Segment Start: PROVIDED MATERIAL
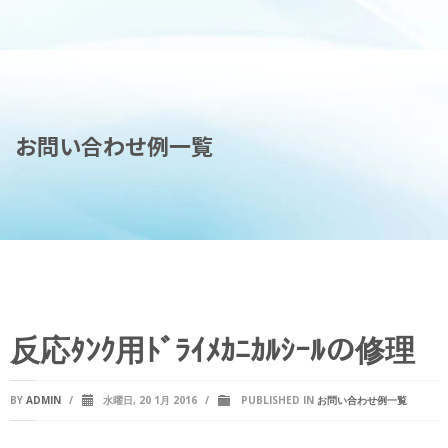
お問い合わせ例一覧
反応ﾀﾝｸ用ﾄﾞﾗｲﾒｶﾆｶﾙｼｰﾙの修理
BY
ADMIN
/
水曜日, 20 1月 2016
/
PUBLISHED IN
お問い合わせ例一覧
Segment End: PROVIDED MATERIAL
WHAT NEEDS TO BE DONE
Exact wording is required throughout: write out all the records, but no pictures.

REPLY TO THE EXERCISE
お問い合わせ例一覧
反応ﾀﾝｸ用ﾄﾞﾗｲﾒｶﾆｶﾙｼｰﾙの修理
BY
ADMIN
/
水曜日, 20 1月 2016
/
PUBLISHED IN
お問い合わせ例一覧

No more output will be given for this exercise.